* WHAT THE TASK REQUIRES: Write out every entry exactly as given, but omit the pictures.

---- DATA

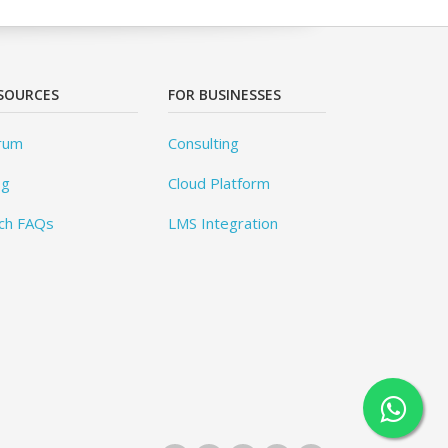
SOURCES
FOR BUSINESSES
rum
Consulting
og
Cloud Platform
ch FAQs
LMS Integration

--------

* ANSWER BOX:
SOURCES
FOR BUSINESSES
rum
Consulting
og
Cloud Platform
ch FAQs
LMS Integration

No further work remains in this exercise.